CARLSBAD, Calif., Feb. 02, 2023 — AppTech Payments Corp. (Nasdaq: APCX) (the “Company” or “AppTech”), an innovative Fintech company powering seamless, omni-channel commerce between businesses and consumers, today announced the closing of its previously announced $5.0 million registered direct offering (the “Registered Direct Offering”) with a single institutional investor to sell 1,666,667 shares of its common stock (the “Shares”) and warrants to purchase up to 1,666,667 shares (the “Warrants”) in a concurrent private placement (the “Private Placement”). The combined purchase price for one Share and one Warrant was $3.00. Each of the Warrants will have an exercise price of $4.64 per share of common stock and are exercisable on and after August 1, 2023. The Warrants will expire five years from the date on which they become exercisable. The aggregate gross proceeds from the Registered Direct Offering and the concurrent Private Placement were approximately $5.0 million before deducting placement agent fees and other estimated offering expenses.
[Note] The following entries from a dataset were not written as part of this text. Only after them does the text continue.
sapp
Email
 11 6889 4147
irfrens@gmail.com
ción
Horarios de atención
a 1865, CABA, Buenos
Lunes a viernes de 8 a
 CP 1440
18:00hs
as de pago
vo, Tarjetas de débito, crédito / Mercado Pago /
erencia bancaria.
AppTech intends to use the net proceeds from this offering and its existing cash for general corporate purposes, including integrating Commerse™ platform clients, acquisition capital, retiring all loan forbearance agreements, and working capital.
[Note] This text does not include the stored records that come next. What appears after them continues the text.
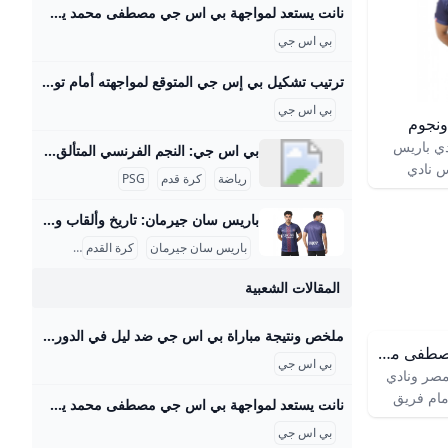
نانت يستعد لمواجهة بي اس جي مصطفى محمد يطارد أول انتصار أمام نادي فرنسا الكبير - محتوى بلس ‘يسعى مصطفى محمد، مهاجم منتخب مصر ونادي نانت، لتحقيق أول فوز له في مسيرته أمام فريق باريس سان جيرمان، خلال المواجهة التي تجمعهما مساء اليوم على ملعب “لابوجوار”’ Byأحمد سيدUpdated on
بي اس جي
ترتيب تشكيل بي إس جي المتوقع لمواجهته أمام توتنهام في كأس السوبر الأوروبي - محتوى بلس يستضيف ملعب فريولي مساء اليوم الأربعاء مباراة نهائي كأس السوبر الأوروبي التي تجمع بين فريقي باريس سان جيرمان وتوتنهام، حيث تنطلق المواجهة في تمام الساعة Byراندا عبد الحميدUpdated on
بي اس جي
ونجوم
نادي باريس
بي اس جي: النجم الفرنسي المتألق { “title”: “تاريخ وإنجازات نادي باريس سان جيرمان”, “slug”: “tarikh-injazat-nady-paris-saint-germain”, “subtitle”: “نظرة شاملة على قصة نجاح عملاق كرة القدم الفرنسي”, “description”: “باريس سان جيرمان (بي اس جي) هو أحد أنجح أندية كرة القدم الفرنسية والأوروبية، تأسس عام 1970، وحقق 56 لقبًا رسميًا منها 13 لقب دوري فرنسي ومجموعة كبيرة من الكؤوس المحلية والقارية. شهد النادي تحولات كبيرة خاصة بعد استحواذ قطر على النادي في 2011، مما جعله يضم نجومًا عالميين مثل ميسي ونيمار ومبابي، وفاز بدوري أبطال أوروبا لأول مرة في 2025.
س نادي
رياضة
كرة قدم
PSG
 سان
س 1970 نتيجة اندماج ناديين
باريس سان جيرمان: تاريخ وألقاب ونجوم إليكم مقالاً تفصيليًّا باللغة العربية عن نادي باريس سان جيرمان (بي اس جي): تاريخ تأسيس نادي باريس سان جيرمان تأسس نادي باريس سان جيرمان في 12 أغسطس 1970 نتيجة اندماج ناديين فرنسيين هما “باريس إف سي” و"نادي سان جيرمان"، ليصبح بذلك فريقًا موحدًا يمثل العاصمة الفرنسية باريس. بدأ النادي مشواره في دوري الدرجة الثانية الفرنسي وتمكن من الترقية سريعًا إلى الدرجة الأولى في عام 1971. ومع ذلك، مر النادي في بداياته بفترة من عدم الاستقرار المالي والإداري أدت إلى انقسام الفريق عام 1972، حيث بقي نادي باريس في الدرجة الأولى، في حين هبط باريس سان جيرمان إلى الدرجة الثالثة، لكنه عاد سريعًا إلى المستوى الأعلى في سنوات قليلة.
سان
باريس سان جيرمان
كرة القدم
الرياضة
ل العاصمة
 دوري
المقالات الشعبية
ية سريعًا
ي عام 1971. ومع ذلك، مر
ملخص ونتيجة مباراة بي اس جي ضد ليل في الدوري الفرنسي انتهت مباراة بي اس جي ضد ليل مساء اليوم السبت الموافق 1 مارس، بفوز كاسح وعريض لمصلحة الفريق الباريسي بأربعة أهداف مقابل هدف وحيد، لحساب مباريات الأسبوع الرابع والعشرين من مسابقة الدوري الفرنسي الممتاز2024-25، ليغ 1 لكرة القدم. إيقاف حارس ميسي الشخصي عن بطولة كأس الدوريات.. أعرف السبب منذ أسبوعيننيوكاسل يقدم عرض رسمي للتعاقد مع سيسكو لتعويض رحيل إيزاك المحتملمنذ أسبوعينتصعيد مفاجئ من ألكسندر إيزاك بعد رفض نيوكاسل لعرض ليفربولمنذ أسبوعينمواعيد مباريات اليوم السبت 2 أغسطس.
ار المالي
نانت يستعد لمواجهة بي اس جي مصطفى محمد يطارد أول انتصار أمام نادي فرنسا الكبير - محتوى بلس
بي اس جي
والإداري أدت إلى انقسام الفريق عام 1972، حيث
صر ونادي
ي حين هبط
مام فريق
نانت يستعد لمواجهة بي اس جي مصطفى محمد يطارد أول انتصار أمام نادي فرنسا الكبير - محتوى بلس ‘يسعى مصطفى محمد، مهاجم منتخب مصر ونادي نانت، لتحقيق أول فوز له في مسيرته أمام فريق باريس سان جيرمان، خلال المواجهة التي تجمعهما مساء اليوم على ملعب “لابوجوار”’ Byأحمد سيدUpdated on
لكنه عاد
ي تجمعهما
ليلة.
بي اس جي
ى ملعب “لابوجوار”’ Byأحمد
EF Hutton, division of Benchmark Investments, LLC (“EF Hutton”) acted as the exclusive placement agent for the offering.
Nelson Mullins Riley & Scarborough LLP acted as legal counsel to AppTech and Carmel, Milazzo & Feil LLP acted as legal counsel to EF Hutton.
The Shares are being offered pursuant to a shelf registration statement on Form S-3, as amended (File No. 333-265526) previously filed on June 10, 2022 and declared effective by the Securities and Exchange Commission (“SEC”) on July 15, 2022. The offering of the Shares was made only by means of a prospectus supplement that forms a part of the registration statement. The Warrants issued in the Private Placement and the shares issuable upon exercise of such warrants were offered in a private placement under Section 4(a)(2) of the Securities Act of 1933, as amended (the “Act”), and Regulation D promulgated thereunder, have not been registered under the Act or applicable state securities laws and may not be offered or sold in the United States absent registration or an applicable exemption from registration requirements.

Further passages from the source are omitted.